Em meio à gravidade dos recentes casos de intoxicação por metanol em bebidas alcoólicas, que resultam em perdas humanas e riscos aos consumidores, o governador de São Paulo, Tarcísio de Freitas (Republicanos) preferiu a galhofa.  “No dia que começarem a falsificar Coca-Cola, eu vou me preocupar”, brincou o político bolsonarista, em uma coletiva de imprensa justamente no dia em que foi anunciado o aumento nas mortes por intoxicações pela substância em seu estado, epicentro da crise.

Bastou a declaração para começarem a circular boatos nas redes sociais sobre suposta contaminação de refrigerantes da marca, o que foi imediatamente negado pela fabricante. O posicionamento gerou uma enorme repercussão negativa em todo o Brasil, com memes comparando a fala no mínimo desastrada do governador às declarações negacionistas do ex-presidente Jair Bolsonaro (PL) durante a pandemia de Covid-19: “Da mesma escola que ‘e daí, eu não sou coveiro’, postou um jornalista nas redes sociais.

Alertado sobre a crise de imagem que poderia manchar a sua pré-campanha presidencial – sim, Tarcísio se autoproclama representante da extrema direita na disputa pelo Planalto em 2026 -, o governador decidiu pedir desculpas publicamente. Nas redes sociais, publicou um vídeo em que admitia que havia “errado na forma” e que a fala não foi adequada para o momento.

Abstinência por motivação religiosa ou mensagem aos evangélicos?

Ainda na entrevista polêmica, Tarcísio – que diz não consumir bebidas alcóolicas e, por isso, não se preocupa com os riscos para quem faz uso delas em seu estado – informou que iria solicitar à Justiça a destruição de todo o material apreendido nas fiscalizações, o que acabou sendo autorizado pela Justiça na última quarta.
É fato público e notório que Tarcísio de Freitas, de 50 anos, é evangélico, mas a razão pela qual não consome álcool não foi confirmada. A suposta abstinência alcoólica pode ter motivação religiosa, ser uma escolha pessoal ou mera estratégia de marketing para abocanhar o eleitorado evangélica. Mas daí a fazer chacota com a crise do metanol e alarmar ainda mais a população – para além do desgaste político – é, no mínimo, uma afronta e uma ameaça à saúde pública e merece investigação e punição.
Recentemente, Tarcísio tem intensificado sua ligação com a comunidade evangélica, com discursos de cunho cristão e versículos bíblicos. Em junho de 2025, ele participou da Marcha para Jesus, na qual cantou louvor e sancionou um projeto de lei dentro de uma igreja, onde recebeu o apelido de “governador crente”. Em outubro de 2025, ele retornou à igreja onde Jair Bolsonaro prometeu indicar um ministro “terrivelmente evangélico” para o Supremo Tribunal Federal (SP). Teria por trás da declaração infeliz um julgamento moral e religioso sobre quem consome bebidas alcoólicas?
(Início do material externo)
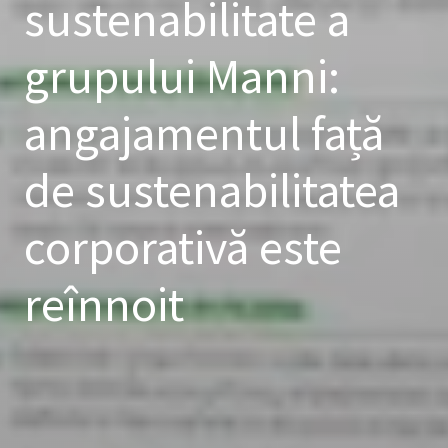
sustenabilitate a
grupului Manni:
angajamentul față
de sustenabilitatea
corporativă este
reînnoit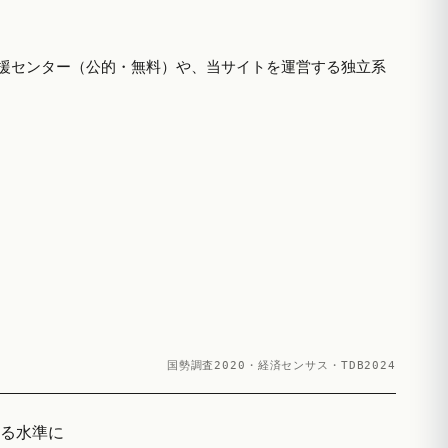
援センター（公的・無料）や、当サイトを運営する独立系
国勢調査2020・経済センサス・TDB2024
回る水準に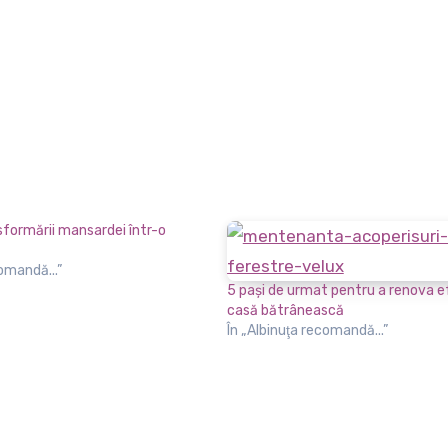
sformării mansardei într-o
comandă...”
5 paşi de urmat pentru a renova ef
casă bătrânească
În „Albinuţa recomandă...”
Declaração infeliz configura crime contra a saúde pública?

A atitude de Tarcísio gerou consequências políticas, éticas e de imagem. A pressão pública, a repercussão negativa e o constrangimento levaram o governador a se desculpar publicamente, reconhecendo que a fala foi inadequada para o momento. No entanto, do ponto de vista jurídico-penal, segundo especialistas, não é possível enquadrá-lo como um ‘criminoso’ por causa dessa declaração, embora já o seja para muitos eleitores. 
Mesmo que tenha sido de extremo mau gosto e amplamente criticada, a declaração não se enquadraria na definição legal de “crime contra a saúde pública” no Brasil . Tal crime, como previsto no Código Penal, envolve ações concretas e dolosas (intencionais) que causem risco ou dano à saúde da população, como adulteração de produtos ou omissão de medidas sanitárias.
No Brasil, esses crimes estão tipificados no Código Penal e geralmente incluem condutas como: 
  • Epidemia (Art. 267): Causar uma epidemia mediante a propagação de germes patogênicos.
  • Infração de medida sanitária preventiva (Art. 268): Infringir determinação do poder público destinada a impedir a introdução ou propagação de doença contagiosa.
  • Falsificação de produtos (Art. 272): Falsificar, corromper, adulterar ou alterar produto alimentício ou de uso terapêutico, como no caso do metanol, ou produto de interesse médico-sanitário, tornando-o nocivo à saúde. 

Por que a fala não constitui um crime

A declaração de Tarcísio de Freitas, embora insensível e desrespeitosa com as vítimas, não se enquadra nessas definições legais. A piada: 
  • Não é uma ação concreta de risco: Foi uma fala isolada, não uma ação que propagou a doença ou adulterou produtos. O governador não foi o agente do crime de adulteração; ele estava em uma coletiva para falar sobre o combate a essa prática.
  • Não houve intenção (dolo) de prejudicar a saúde: A declaração foi classificada como uma piada de mau gosto, mas não tinha a intenção (dolo) de causar mal à saúde pública. Pelo contrário, o contexto era de uma resposta a uma crise.
  • Não é uma violação de medida sanitária: Não foi uma infração a uma determinação sanitária, mas sim uma falha de comunicação durante a abordagem pública do problema. 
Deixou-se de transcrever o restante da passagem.